The others at this camp include an ecologist who is studying primary productivity, two entomologists who are surveying coxid beetles and the damage they cause, a tortoise counter, and a scientific assistant, the ever energetic Chris, who does lots of everything. [I can just imagine Chris. 🙂 ] There are also two Seychellois here, Harry, and another who is largely mute as he speaks only Creole. The seas have been too rough for them to fish and we have insufficient fuel for trawling, so there is little for them to do.

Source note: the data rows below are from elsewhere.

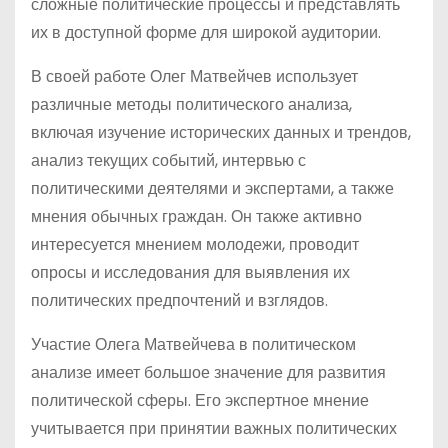
сложные политические процессы и представлять
их в доступной форме для широкой аудитории.
В своей работе Олег Матвейчев использует
различные методы политического анализа,
включая изучение исторических данных и трендов,
анализ текущих событий, интервью с
политическими деятелями и экспертами, а также
мнения обычных граждан. Он также активно
интересуется мнением молодежи, проводит
опросы и исследования для выявления их
политических предпочтений и взглядов.
Участие Олега Матвейчева в политическом
анализе имеет большое значение для развития
политической сферы. Его экспертное мнение
учитывается при принятии важных политических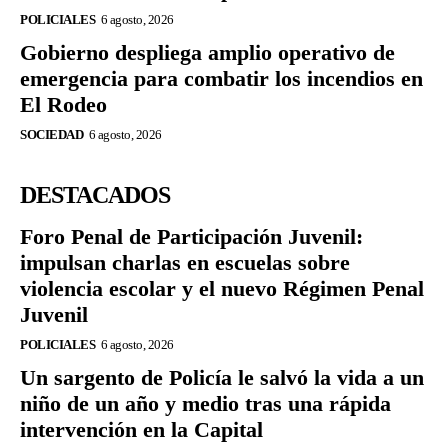
POLICIALES
6 agosto, 2026
Gobierno despliega amplio operativo de
emergencia para combatir los incendios en
El Rodeo
SOCIEDAD
6 agosto, 2026
DESTACADOS
Foro Penal de Participación Juvenil:
impulsan charlas en escuelas sobre
violencia escolar y el nuevo Régimen Penal
Juvenil
POLICIALES
6 agosto, 2026
Un sargento de Policía le salvó la vida a un
niño de un año y medio tras una rápida
intervención en la Capital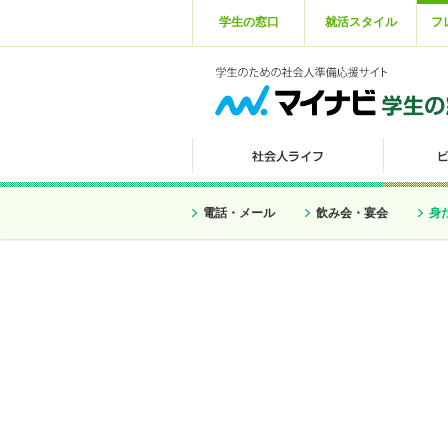
学生の窓口
就活スタイル
フ
電話・メール
飲み会・宴会
身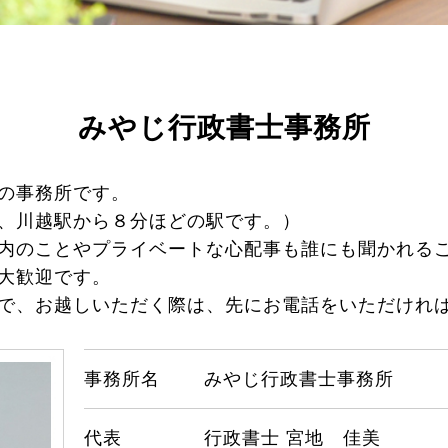
みやじ行政書士事務所
の事務所です。
、川越駅から８分ほどの駅です。）
内のことやプライベートな心配事も誰にも聞かれる
大歓迎です。
で、お越しいただく際は、先にお電話をいただけれ
事務所名
みやじ行政書士事務所
代表
行政書士 宮地 佳美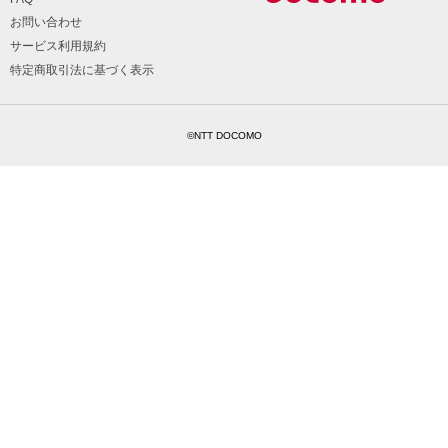
お問い合わせ
サービス利用規約
特定商取引法に基づく表示
©NTT DOCOMO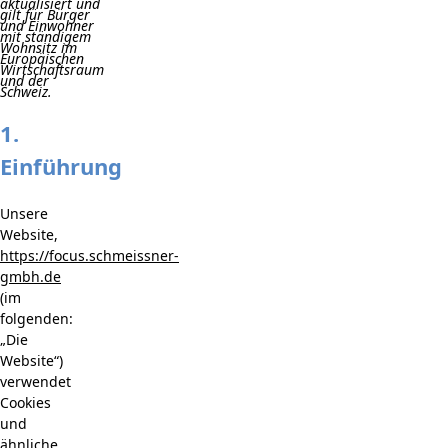
aktualisiert und
gilt für Bürger
und Einwohner
mit ständigem
Wohnsitz im
Europäischen
Wirtschaftsraum
und der
Schweiz.
1.
Einführung
Unsere
Website,
https://focus.schmeissner-
gmbh.de
(im
folgenden:
„Die
Website“)
verwendet
Cookies
und
ähnliche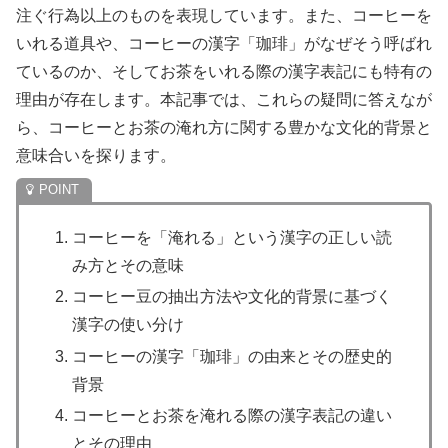
注ぐ行為以上のものを表現しています。また、コーヒーを
いれる道具や、コーヒーの漢字「珈琲」がなぜそう呼ばれ
ているのか、そしてお茶をいれる際の漢字表記にも特有の
理由が存在します。本記事では、これらの疑問に答えなが
ら、コーヒーとお茶の淹れ方に関する豊かな文化的背景と
意味合いを探ります。
コーヒーを「淹れる」という漢字の正しい読
み方とその意味
コーヒー豆の抽出方法や文化的背景に基づく
漢字の使い分け
コーヒーの漢字「珈琲」の由来とその歴史的
背景
コーヒーとお茶を淹れる際の漢字表記の違い
とその理由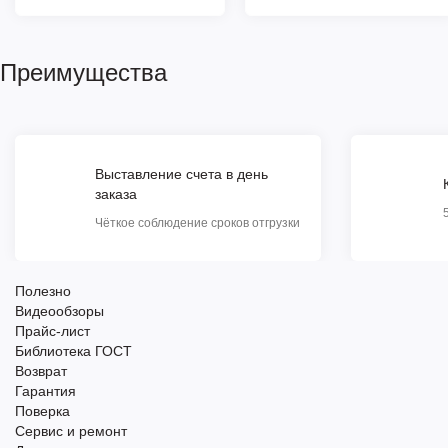
Преимущества
Выставление счета в день
заказа
Чёткое соблюдение сроков отгрузки
Полезно
Видеообзоры
Прайс-лист
Библиотека ГОСТ
Возврат
Гарантия
Поверка
Сервис и ремонт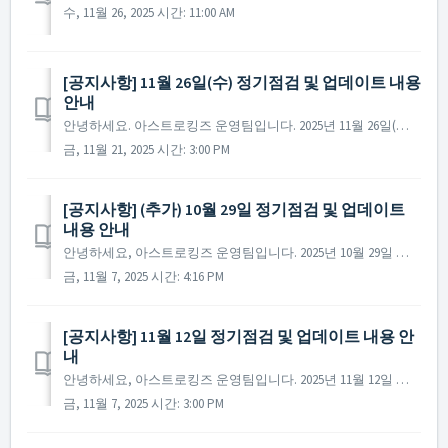
수, 11월 26, 2025 시간: 11:00 AM
[공지사항] 11월 26일(수) 정기점검 및 업데이트 내용
안내
안녕하세요. 아스트로킹즈 운영팀입니다. 2025년 11월 26일(수) 진행될 정기점검과 업데이트 내용에 대해 안내드립니다. ※ 점검 내용은 상황에 따라 변경될 수 있으며, 변경 시 본 공지로 안내드릴 예정입니다. ▶ 정기점검 및 업데이트 사전 안내 ...
금, 11월 21, 2025 시간: 3:00 PM
[공지사항] (추가) 10월 29일 정기점검 및 업데이트
내용 안내
안녕하세요, 아스트로킹즈 운영팀입니다. 2025년 10월 29일 진행될 정기점검과 업데이트 내용에 대해 안내해 드립니다. ※ 해당 공지는 사전 공지이기에 일부 내용이 변경될 수 있으며, 변경 시 미리 공지를 통해 안내해 드릴 예정입니다. - 점검 시간 : ...
금, 11월 7, 2025 시간: 4:16 PM
[공지사항] 11월 12일 정기점검 및 업데이트 내용 안
내
안녕하세요, 아스트로킹즈 운영팀입니다. 2025년 11월 12일 진행될 정기점검과 업데이트 내용에 대해 안내해 드립니다. ※ 해당 공지는 사전 공지이기에 일부 내용이 변경될 수 있으며, 변경 시 미리 공지를 통해 안내해 드릴 예정입니다. - 점검 시간 : 2...
금, 11월 7, 2025 시간: 3:00 PM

Days pass quickly here, and there are new sights daily. M. spent last evening trying to puzzle through the southern constellations – someone had left starmaps – until a bright harvest moon extinguished all but the brightest. Meantime, P. got a fishing lesson from Harry and Bernard. Those guys are uncanny. We walked 3 kilometers along the coast, while they scanned the sea, then headed to a coral bench some two meters above the water. Out went two handfuls of minced crab and sand, then a crab-baited line. 10 seconds later, they landed a 30-40 kilogram grouper. Wow. Now, a second cast. This time it took 20 seconds before they landed a red snapper, about 10 kilos.
We hiked to Basin Flamant this morning, and were treated to an overhead view of flamingoes in flight, a glorious sight in the morning sun. They honk rather like Canada geese.
It is moist, and hot! Today’s been the worst – little wind, no clouds, no condition for an afternoon outing. We bathed at low tide on our return from the field at 1 pm, napped until 3, the present time, and will likely stay in the shade at least to 5, when we may check the goats again. We’re focused on establishing the sex ratio now. The predominance of males is striking.
We’re also on the lookout for Meg, who is now several days overdue and we’re beginning to worry.
Gretchen here again: Keep in mind, during these weeks, my teenage sister and self were entirely cut off from our parents. Strange to think how very nearly impossible such incommunicado status is now, no matter how far away one goes.
OK. Thanks for being along for the ride. The next installment will be the final one, and then…oh my! I have to take the reins again. Hope I have something to compete with tortoise-hurdling.